Saved data entries
○ ○ ○ ○ ○
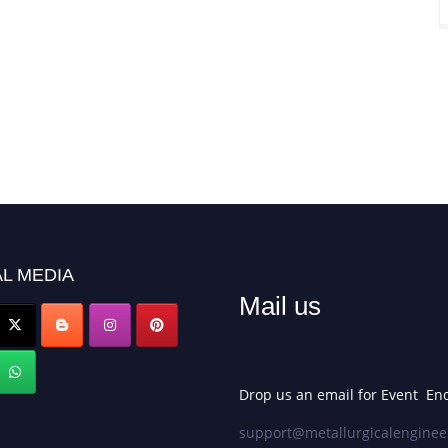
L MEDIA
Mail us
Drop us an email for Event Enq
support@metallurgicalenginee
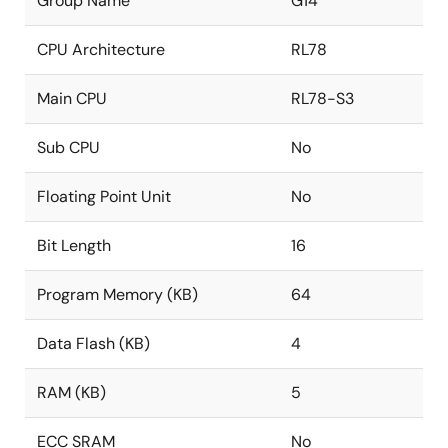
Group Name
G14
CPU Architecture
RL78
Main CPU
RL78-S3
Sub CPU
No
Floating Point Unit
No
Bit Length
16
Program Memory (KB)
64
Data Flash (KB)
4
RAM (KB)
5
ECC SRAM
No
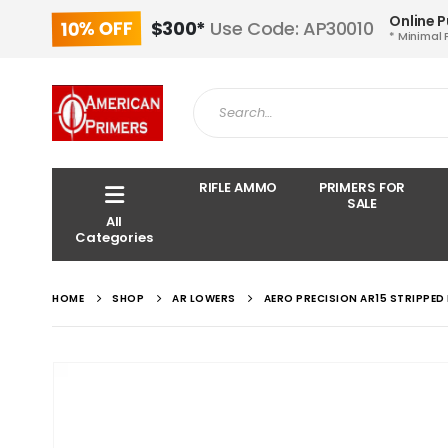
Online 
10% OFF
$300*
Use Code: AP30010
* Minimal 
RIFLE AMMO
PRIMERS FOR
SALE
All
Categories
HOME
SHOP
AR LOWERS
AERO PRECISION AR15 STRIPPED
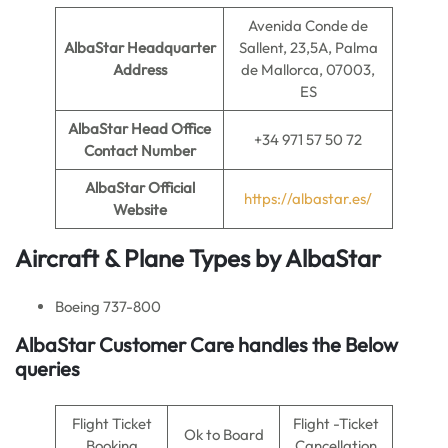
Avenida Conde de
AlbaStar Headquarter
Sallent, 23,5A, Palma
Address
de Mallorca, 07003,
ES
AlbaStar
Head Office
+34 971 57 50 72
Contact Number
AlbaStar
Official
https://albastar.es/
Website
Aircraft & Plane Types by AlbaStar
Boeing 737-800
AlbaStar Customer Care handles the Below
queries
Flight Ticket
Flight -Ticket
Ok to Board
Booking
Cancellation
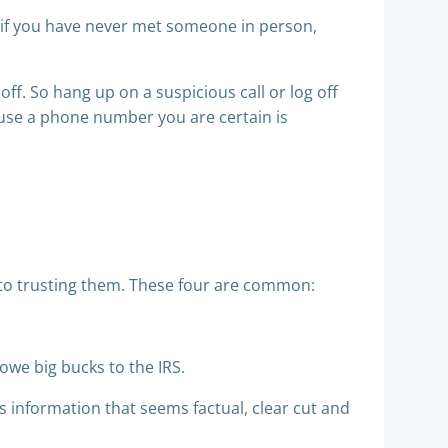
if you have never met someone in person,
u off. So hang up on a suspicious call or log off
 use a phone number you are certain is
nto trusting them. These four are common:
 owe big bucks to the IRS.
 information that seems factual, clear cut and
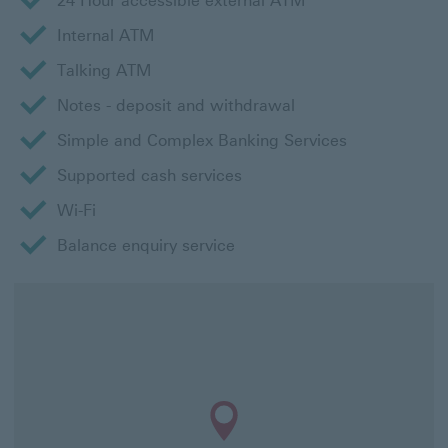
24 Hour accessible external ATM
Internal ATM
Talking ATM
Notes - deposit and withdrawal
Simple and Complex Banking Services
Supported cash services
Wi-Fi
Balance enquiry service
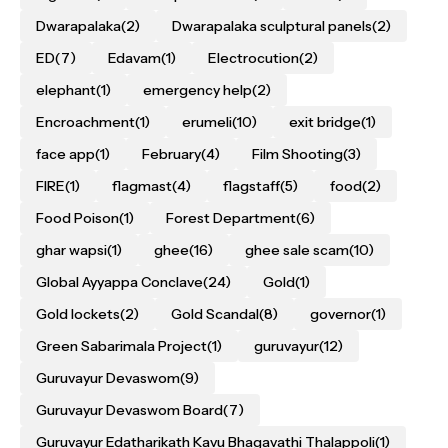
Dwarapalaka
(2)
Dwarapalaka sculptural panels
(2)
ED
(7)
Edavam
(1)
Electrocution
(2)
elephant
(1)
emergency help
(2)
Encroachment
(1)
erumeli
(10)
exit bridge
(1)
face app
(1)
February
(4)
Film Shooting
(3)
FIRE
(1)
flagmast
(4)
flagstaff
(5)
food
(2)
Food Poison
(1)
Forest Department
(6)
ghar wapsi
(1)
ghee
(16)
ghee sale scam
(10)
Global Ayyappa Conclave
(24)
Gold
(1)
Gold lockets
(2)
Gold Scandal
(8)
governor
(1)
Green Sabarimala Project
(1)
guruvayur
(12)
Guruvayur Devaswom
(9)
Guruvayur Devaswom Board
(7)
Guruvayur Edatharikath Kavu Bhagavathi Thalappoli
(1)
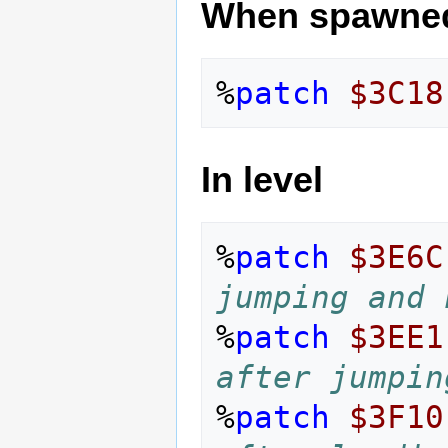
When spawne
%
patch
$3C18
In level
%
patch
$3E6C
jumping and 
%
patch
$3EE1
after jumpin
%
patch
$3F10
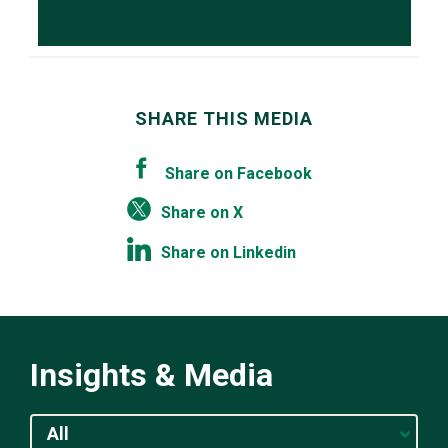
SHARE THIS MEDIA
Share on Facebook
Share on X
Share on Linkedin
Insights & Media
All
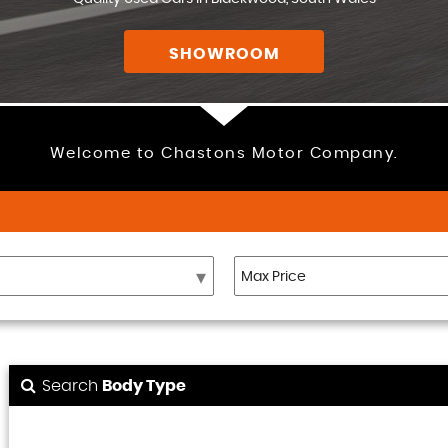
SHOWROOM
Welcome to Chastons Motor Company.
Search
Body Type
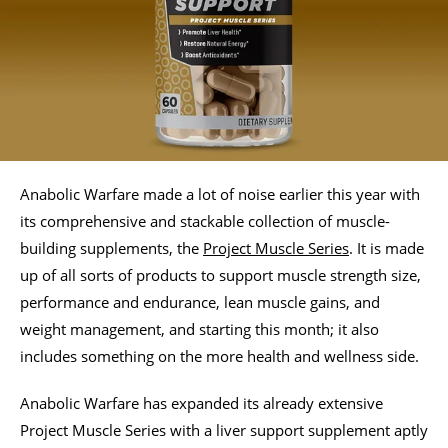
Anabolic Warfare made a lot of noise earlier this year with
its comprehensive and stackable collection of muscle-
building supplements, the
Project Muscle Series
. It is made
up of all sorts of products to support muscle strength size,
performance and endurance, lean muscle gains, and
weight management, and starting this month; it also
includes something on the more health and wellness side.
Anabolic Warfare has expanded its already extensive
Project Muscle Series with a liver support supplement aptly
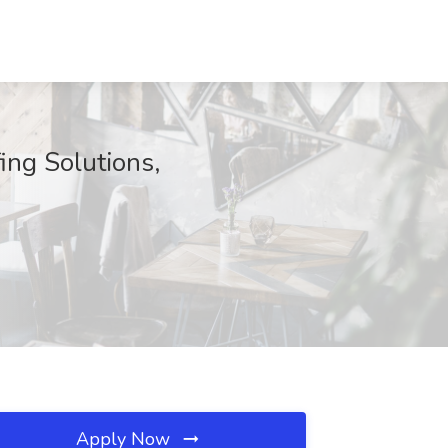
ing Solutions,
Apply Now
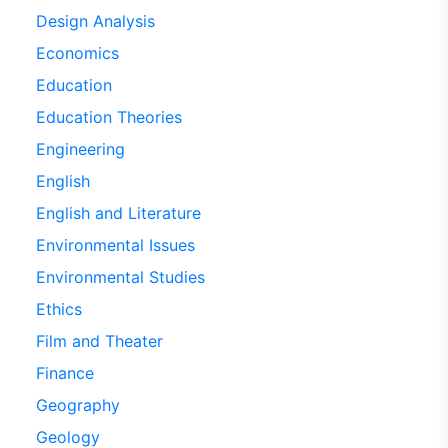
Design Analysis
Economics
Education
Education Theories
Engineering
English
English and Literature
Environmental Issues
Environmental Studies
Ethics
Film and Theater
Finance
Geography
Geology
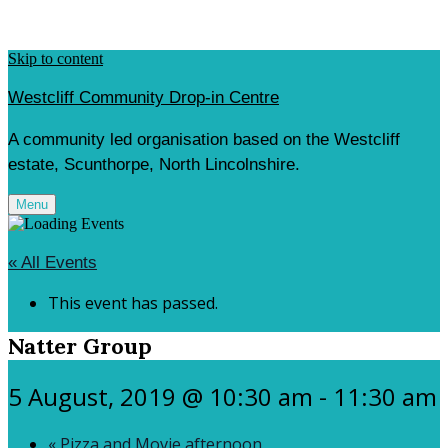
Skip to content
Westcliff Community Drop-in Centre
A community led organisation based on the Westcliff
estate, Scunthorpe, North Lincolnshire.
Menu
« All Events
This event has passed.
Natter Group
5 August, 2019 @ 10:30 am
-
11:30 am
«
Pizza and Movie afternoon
○ ○ ○ ○ ○
▸ Problem to work on: Write the data out again word for word; leave the pictures behind.

▸ Response area:
L MEDIA
Mail us
Drop us an email for Event Enq
support@metallurgicalenginee
Group Name
G14
CPU Architecture
RL78
Main CPU
RL78-S3
Sub CPU
No
Floating Point Unit
No
Bit Length
16
Program Memory (KB)
64
Data Flash (KB)
4
RAM (KB)
5
ECC SRAM
No
Online 
10% OFF
$300*
Use Code: AP30010
* Minimal 
RIFLE AMMO
PRIMERS FOR
SALE
All
Categories
HOME
SHOP
AR LOWERS
AERO PRECISION AR15 STRIPPED
Avenida Conde de
AlbaStar Headquarter
Sallent, 23,5A, Palma
Address
de Mallorca, 07003,
ES
AlbaStar
Head Office
+34 971 57 50 72
Contact Number
AlbaStar
Official
https://albastar.es/
Website
Aircraft & Plane Types by AlbaStar
Boeing 737-800
AlbaStar Customer Care handles the Below
queries
Flight Ticket
Flight -Ticket
Ok to Board
Booking
Cancellation
if you have never met someone in person,
u off. So hang up on a suspicious call or log off
 use a phone number you are certain is
nto trusting them. These four are common:
 owe big bucks to the IRS.
 information that seems factual, clear cut and
24 Hour accessible external ATM
Internal ATM
Talking ATM
Notes - deposit and withdrawal
Simple and Complex Banking Services
Supported cash services
Wi-Fi
Balance enquiry service
Dwarapalaka
(2)
Dwarapalaka sculptural panels
(2)
ED
(7)
Edavam
(1)
Electrocution
(2)
elephant
(1)
emergency help
(2)
Encroachment
(1)
erumeli
(10)
exit bridge
(1)
face app
(1)
February
(4)
Film Shooting
(3)
FIRE
(1)
flagmast
(4)
flagstaff
(5)
food
(2)
Food Poison
(1)
Forest Department
(6)
ghar wapsi
(1)
ghee
(16)
ghee sale scam
(10)
Global Ayyappa Conclave
(24)
Gold
(1)
Gold lockets
(2)
Gold Scandal
(8)
governor
(1)
Green Sabarimala Project
(1)
guruvayur
(12)
Guruvayur Devaswom
(9)
Guruvayur Devaswom Board
(7)
Guruvayur Edatharikath Kavu Bhagavathi Thalappoli
(1)
When spawne
%
patch
$3C18
In level
%
patch
$3E6C
jumping and 
%
patch
$3EE1
after jumpin
%
patch
$3F10
SHARE THIS MEDIA
Share on Facebook
Share on X
Share on Linkedin
Insights & Media
All
SHOWROOM
Welcome to Chastons Motor Company.
Search
Body Type
Anabolic Warfare made a lot of noise earlier this year with
its comprehensive and stackable collection of muscle-
building supplements, the
Project Muscle Series
. It is made
up of all sorts of products to support muscle strength size,
performance and endurance, lean muscle gains, and
weight management, and starting this month; it also
includes something on the more health and wellness side.
Anabolic Warfare has expanded its already extensive
Project Muscle Series with a liver support supplement aptly
ing Solutions,
Apply Now
Design Analysis
Economics
Education
Education Theories
Engineering
English
English and Literature
Environmental Issues
Environmental Studies
Ethics
Film and Theater
Finance
Geography
Geology
Skip to content
Westcliff Community Drop-in Centre
A community led organisation based on the Westcliff
estate, Scunthorpe, North Lincolnshire.
Menu
« All Events
This event has passed.
Natter Group
5 August, 2019 @ 10:30 am
-
11:30 am
«
Pizza and Movie afternoon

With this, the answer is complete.